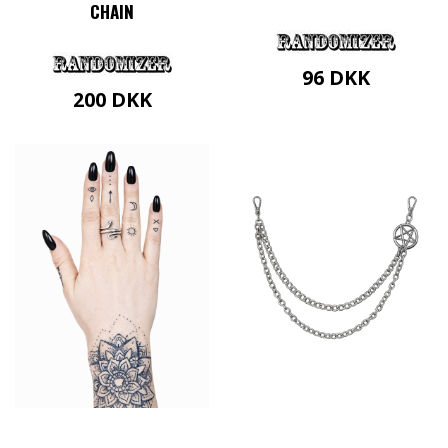
CHAIN
96
DKK
200
DKK
Dette
vare
har
flere
varianter.
Mulighederne
kan
vælges
på
varesiden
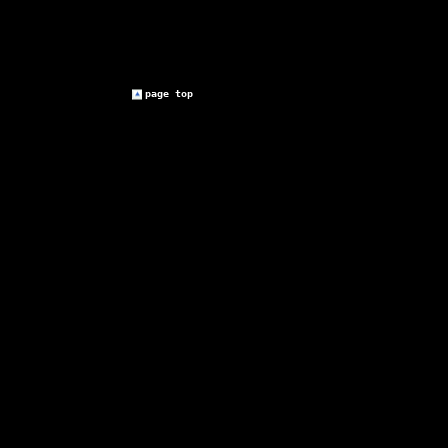
page top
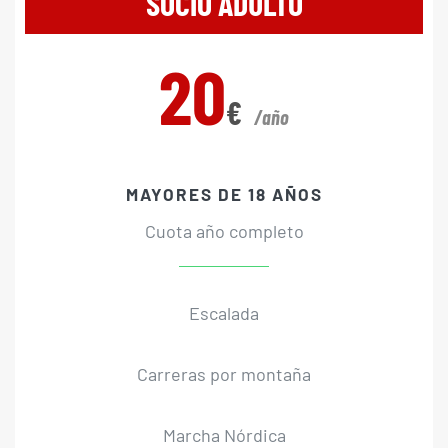
SOCIO ADULTO
20
€
/año
MAYORES DE 18 AÑOS
Cuota año completo
Escalada
Carreras por montaña
Marcha Nórdica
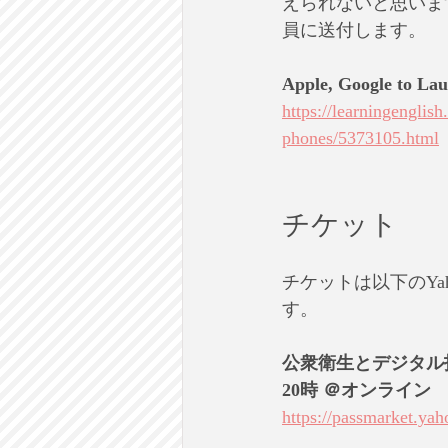
えられないと思いま
員に送付します。
Apple, Google to Lau
https://learningenglis
phones/5373105.html
チケット
チケットは以下のY
す。
公衆衛生とデジタル技
20時 ＠オンライン
https://passmarket.ya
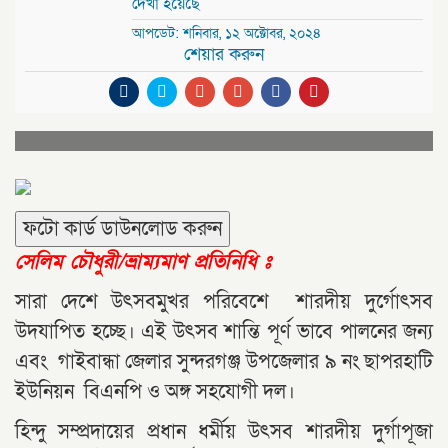
দেখা হয়েছে
আপডেট: শনিবার, ১২ অক্টোবর, ২০২৪
শেয়ার করুন
ফটো কার্ড ডাউনলোড করুন
সেলিম চৌধুরী/
ভ্রাম্যমাণ প্রতিনিধি ঃ
সারা দেশে উৎসবমুখর পরিবেশে শারদীয় দুর্গোৎসব
উদযাপিত হচ্ছে। এই উৎসব শান্তি পূর্ণ ভাবে পালনের জন্য
এবং গাইবান্ধা জেলার সুন্দরগঞ্জ উপজেলার ৯ নং ছাপরহাটি
ইউনিয়ন বিএনপি ও অঙ্গ সহযোগী দল।
হিন্দু সম্প্রদায়ের প্রধান ধর্মীয় উৎসব শারদীয় দুর্গাপূজা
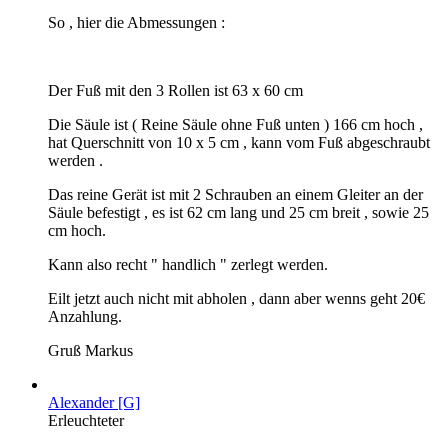
So , hier die Abmessungen :
Der Fuß mit den 3 Rollen ist 63 x 60 cm
Die Säule ist ( Reine Säule ohne Fuß unten ) 166 cm hoch ,
hat Querschnitt von 10 x 5 cm , kann vom Fuß abgeschraubt
werden .
Das reine Gerät ist mit 2 Schrauben an einem Gleiter an der
Säule befestigt , es ist 62 cm lang und 25 cm breit , sowie 25
cm hoch.
Kann also recht " handlich " zerlegt werden.
Eilt jetzt auch nicht mit abholen , dann aber wenns geht 20€
Anzahlung.
Gruß Markus
Alexander [G]
Erleuchteter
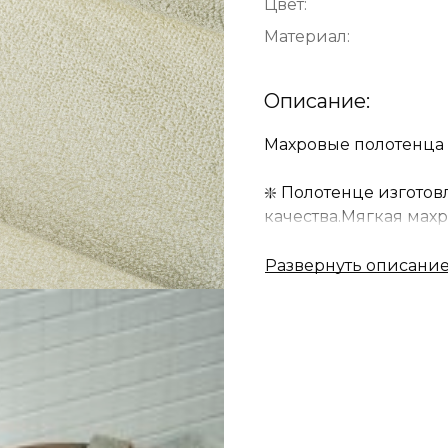
Цвет:
Материал:
Описание:
Махровые полотенца о
❇️ Полотенце изготов
качества.Мягкая махр
электризуется. Хлоп
гигроскопичны, прост
❇️ Однотонные изде
дизайна, классическ
❇️ Любая хозяйка буд
Спешите порадовать с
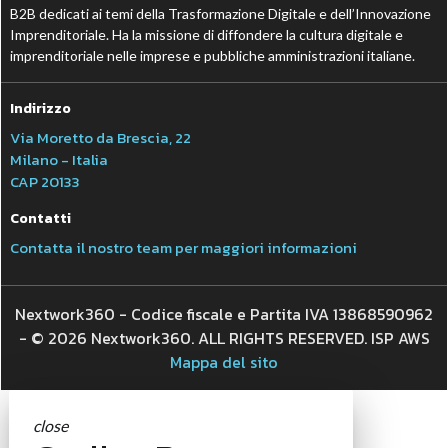
B2B dedicati ai temi della Trasformazione Digitale e dell’Innovazione
Imprenditoriale. Ha la missione di diffondere la cultura digitale e
imprenditoriale nelle imprese e pubbliche amministrazioni italiane.
Indirizzo
Via Moretto da Brescia, 22
Milano - Italia
CAP 20133
Contatti
Contatta il nostro team per maggiori informazioni
Nextwork360 - Codice fiscale e Partita IVA 13868590962
- © 2026 Nextwork360. ALL RIGHTS RESERVED. ISP AWS
Mappa del sito
close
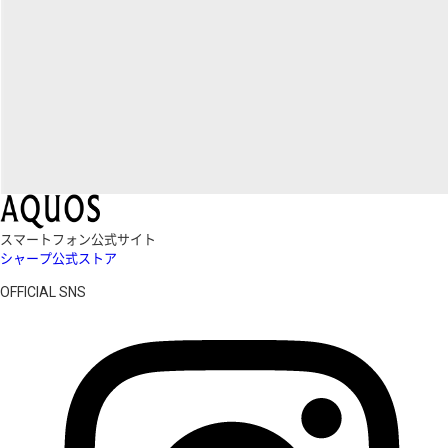
スマートフォン公式サイト
シャープ公式ストア
OFFICIAL SNS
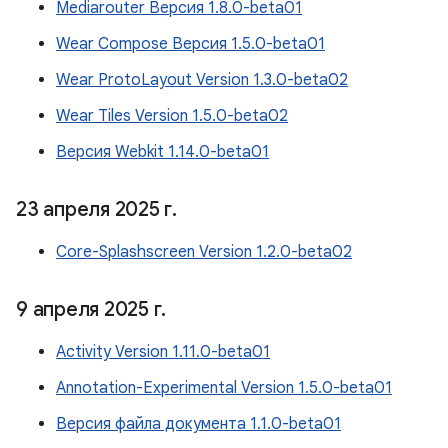
Mediarouter Версия 1.8.0-beta01
Wear Compose Версия 1.5.0-beta01
Wear ProtoLayout Version 1.3.0-beta02
Wear Tiles Version 1.5.0-beta02
Версия Webkit 1.14.0-beta01
23 апреля 2025 г
.
Core-Splashscreen Version 1.2.0-beta02
9 апреля 2025 г
.
Activity Version 1.11.0-beta01
Annotation-Experimental Version 1.5.0-beta01
Версия файла документа 1.1.0-beta01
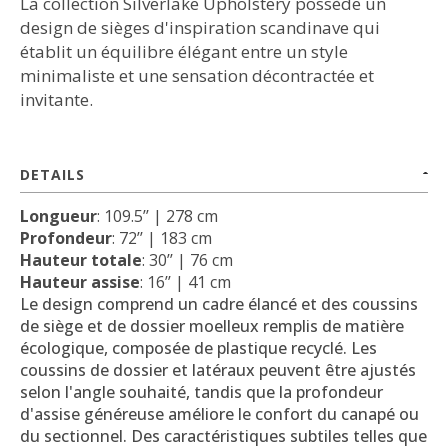
La collection Silverlake Upholstery possède un
design de sièges d'inspiration scandinave qui
établit un équilibre élégant entre un style
minimaliste et une sensation décontractée et
invitante.
DETAILS
Longueur
: 109.5’’ | 278 cm
Profondeur
: 72’’ | 183 cm
Hauteur totale
: 30’’ | 76 cm
Hauteur assise
: 16’’ | 41 cm
Le design comprend un cadre élancé et des coussins
de siège et de dossier moelleux remplis de matière
écologique, composée de plastique recyclé.
Les
coussins de dossier et latéraux peuvent être ajustés
selon l'angle souhaité, tandis que la profondeur
d'assise généreuse améliore le confort du canapé ou
du sectionnel.
Des caractéristiques subtiles telles que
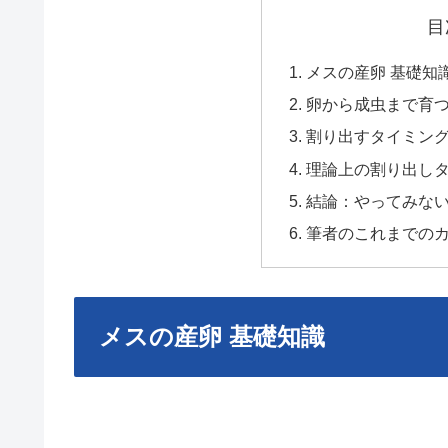
目
メスの産卵 基礎知
卵から成虫まで育
割り出すタイミン
理論上の割り出し
結論：やってみな
筆者のこれまでの
メスの産卵 基礎知識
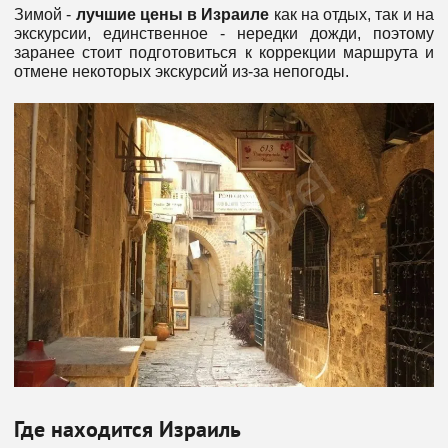
Зимой -
лучшие цены в Израиле
как на отдых, так и на
экскурсии, единственное - нередки дожди, поэтому
заранее стоит подготовиться к коррекции маршрута и
отмене некоторых экскурсий из-за непогоды.
Где находится Израиль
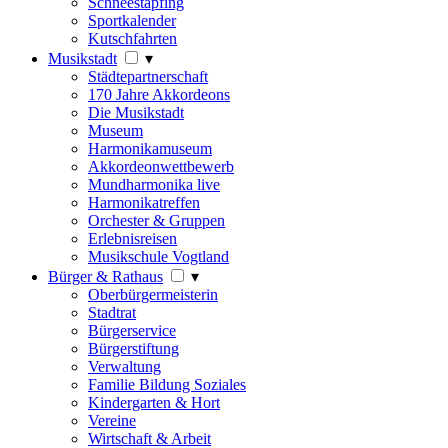
Schneestapfing
Sportkalender
Kutschfahrten
Musikstadt
▾
Städtepartnerschaft
170 Jahre Akkordeons
Die Musikstadt
Museum
Harmonikamuseum
Akkordeonwettbewerb
Mundharmonika live
Harmonikatreffen
Orchester & Gruppen
Erlebnisreisen
Musikschule Vogtland
Bürger & Rathaus
▾
Oberbürgermeisterin
Stadtrat
Bürgerservice
Bürgerstiftung
Verwaltung
Familie Bildung Soziales
Kindergarten & Hort
Vereine
Wirtschaft & Arbeit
:::
Above are the entries; count how many of their lines contain the word "dossier" and give only that number.

▶ [ANSWER]:
2